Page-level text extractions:
______

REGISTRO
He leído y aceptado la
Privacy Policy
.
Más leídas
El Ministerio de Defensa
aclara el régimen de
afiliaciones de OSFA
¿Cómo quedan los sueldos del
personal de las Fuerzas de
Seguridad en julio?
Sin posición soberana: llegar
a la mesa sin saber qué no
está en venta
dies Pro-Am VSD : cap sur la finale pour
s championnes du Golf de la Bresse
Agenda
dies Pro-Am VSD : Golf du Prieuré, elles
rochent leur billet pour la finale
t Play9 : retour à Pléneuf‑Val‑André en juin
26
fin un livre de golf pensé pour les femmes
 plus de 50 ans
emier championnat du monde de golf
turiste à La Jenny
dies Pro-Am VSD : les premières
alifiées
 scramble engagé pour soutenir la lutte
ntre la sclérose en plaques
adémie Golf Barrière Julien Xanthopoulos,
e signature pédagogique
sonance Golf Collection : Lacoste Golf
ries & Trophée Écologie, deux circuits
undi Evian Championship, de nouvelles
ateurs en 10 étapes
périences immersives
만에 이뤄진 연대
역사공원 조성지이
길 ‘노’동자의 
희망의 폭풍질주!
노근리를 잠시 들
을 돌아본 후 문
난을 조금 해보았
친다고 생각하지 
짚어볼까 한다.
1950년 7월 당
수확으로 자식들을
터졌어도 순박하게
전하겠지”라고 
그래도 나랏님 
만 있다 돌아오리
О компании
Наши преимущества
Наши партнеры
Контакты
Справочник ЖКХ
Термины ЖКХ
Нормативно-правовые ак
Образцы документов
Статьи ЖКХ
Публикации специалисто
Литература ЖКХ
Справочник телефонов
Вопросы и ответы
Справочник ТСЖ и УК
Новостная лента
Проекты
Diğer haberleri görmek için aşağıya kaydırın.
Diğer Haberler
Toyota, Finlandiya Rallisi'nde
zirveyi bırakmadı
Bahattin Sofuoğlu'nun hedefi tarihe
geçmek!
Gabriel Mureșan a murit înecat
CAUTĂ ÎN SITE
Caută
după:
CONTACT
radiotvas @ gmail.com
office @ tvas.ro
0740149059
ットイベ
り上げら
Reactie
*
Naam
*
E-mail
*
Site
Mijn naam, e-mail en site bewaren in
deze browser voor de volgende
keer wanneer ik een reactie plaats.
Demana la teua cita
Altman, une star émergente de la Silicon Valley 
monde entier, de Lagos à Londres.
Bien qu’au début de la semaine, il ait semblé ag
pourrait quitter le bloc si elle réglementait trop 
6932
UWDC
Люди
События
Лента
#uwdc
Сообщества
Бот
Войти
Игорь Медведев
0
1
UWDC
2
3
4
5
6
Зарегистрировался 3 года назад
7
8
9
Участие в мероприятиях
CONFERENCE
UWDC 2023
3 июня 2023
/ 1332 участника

______

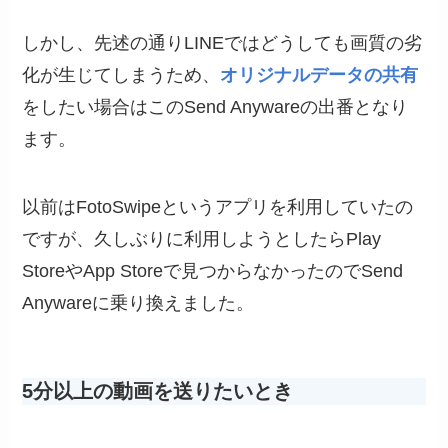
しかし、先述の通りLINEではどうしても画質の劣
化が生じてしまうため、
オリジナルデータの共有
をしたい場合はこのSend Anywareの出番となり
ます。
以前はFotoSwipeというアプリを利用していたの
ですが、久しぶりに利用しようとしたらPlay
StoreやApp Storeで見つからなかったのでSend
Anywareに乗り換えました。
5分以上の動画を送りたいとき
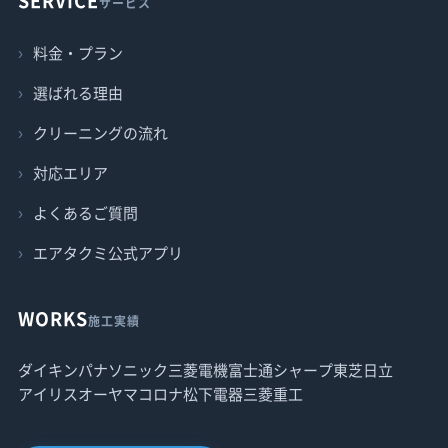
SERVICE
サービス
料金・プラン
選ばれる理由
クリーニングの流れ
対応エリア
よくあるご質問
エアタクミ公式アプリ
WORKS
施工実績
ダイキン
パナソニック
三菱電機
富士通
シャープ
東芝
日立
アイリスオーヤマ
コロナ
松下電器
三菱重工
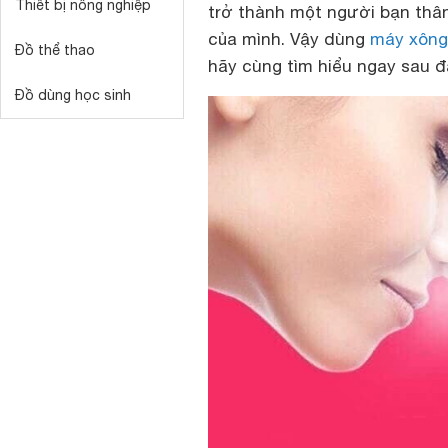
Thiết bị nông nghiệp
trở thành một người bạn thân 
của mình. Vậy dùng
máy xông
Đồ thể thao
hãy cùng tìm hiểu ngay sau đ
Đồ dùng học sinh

______

## What you are asked to do
Count every line of the entries that includes "finale", and say the number alone.

## Answer to this exercise
2